NiL2 Capillary
Capillary Laboratory Data on a NiL2 Coordination Complex
Aim of the exercise: The aim of this exercise is to illustrate a restrained Rietveld refinement of a relatively complicated molecular compound through the example of a Ni coordination complex. Laboratory X-ray diffraction data set have been collected in capillary mode using a Bruker D8 Advance diffractometer equipped with an incident beam monochromator and an mBraun linear PSD. The asymmetric unit actually contains two half molecules as shown in the figure below. The atomic numbering scheme in the figure will help you when you set up distance restraints. You’ll need the atom sequence number from the text list when you set up planar restraints.

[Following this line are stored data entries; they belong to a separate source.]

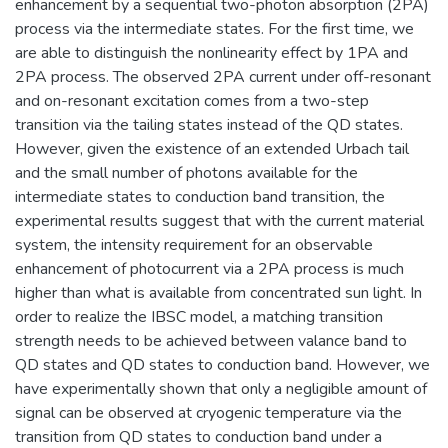
enhancement by a sequential two-photon absorption (2PA)
process via the intermediate states. For the first time, we
are able to distinguish the nonlinearity effect by 1PA and
2PA process. The observed 2PA current under off-resonant
and on-resonant excitation comes from a two-step
transition via the tailing states instead of the QD states.
However, given the existence of an extended Urbach tail
and the small number of photons available for the
intermediate states to conduction band transition, the
experimental results suggest that with the current material
system, the intensity requirement for an observable
enhancement of photocurrent via a 2PA process is much
higher than what is available from concentrated sun light. In
order to realize the IBSC model, a matching transition
strength needs to be achieved between valance band to
QD states and QD states to conduction band. However, we
have experimentally shown that only a negligible amount of
signal can be observed at cryogenic temperature via the
transition from QD states to conduction band under a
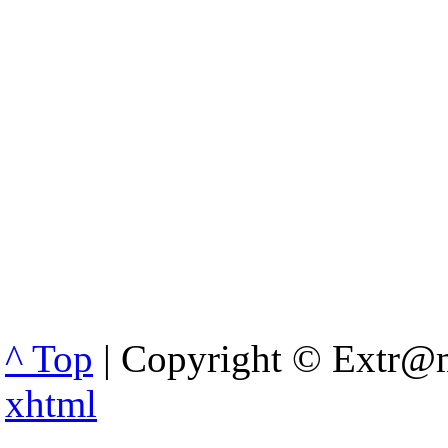
^ Top
| Copyright © Extr@m
xhtml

Starting files: d8_01914_sum.gsas; nil2.inst; nil2_start.cif
1. Ni1 Ni 0.0000 0.0000 0.0000 0.0200
2. Ni2 Ni 0.5000 0.5000 0.5000 0.0200
3. N1 N 0.0735 0.0765 0.2535 0.0200
4. N2 N 0.1800 0.0430 0.3670 0.0200
5. N3 N 0.1395 -0.0688 0.0650 0.0200
6. N4 N 0.5940 0.4330 0.2220 0.0200
7. N5 N 0.6860 0.4855 0.0865 0.0200
8. N6 N 0.6185 0.5854 0.3975 0.0200
9. C1 C 0.2080 -0.0395 0.2735 0.0200
10. C2 C 0.0810 0.1605 0.3500 0.0200
11. C3 C 0.1780 0.1755 0.4985 0.0200
12. C4 C 0.2432 0.1005 0.5190 0.0200
13. C5 C -0.0167 0.2225 0.2670 0.0200
14. C6 C 0.3565 0.0814 0.6665 0.0200
15. C7 C 0.7000 0.5670 0.1795 0.0200
16. C8 C 0.7795 0.4340 -0.0970 0.0200
17. C9 C 0.7310 0.3500 -0.0590 0.0200
18. C10 C 0.6270 0.3570 0.1360 0.0200
19. C11 C 0.8943 0.4517 -0.2740 0.0200
20. C12 C 0.5485 0.2813 0.2480 0.0200
21. S1 S 0.3220 -0.1085 0.4000 0.0200
22. S2 S 0.7780 0.6491 -0.0110 0.0200
Instructions
1. Start an EXP file. In tab “Phase”, read in cell parameters, space group and atoms from nil2_start.cif. You should read in 22 non-hydrogen atoms. Read in the diffraction pattern and instrument file.
2. Set the background function to type 1 and refine 15 terms. Rp ~17 %, RF2 ~ 25 % (16 pars).
3. Refine cell parameters, a single uiso on all atoms and the zero point. chi**2 ~10.4 (24 pars).
4. Refine profile parameters – use a damping factor of 5-9. chi**2 ~6.2.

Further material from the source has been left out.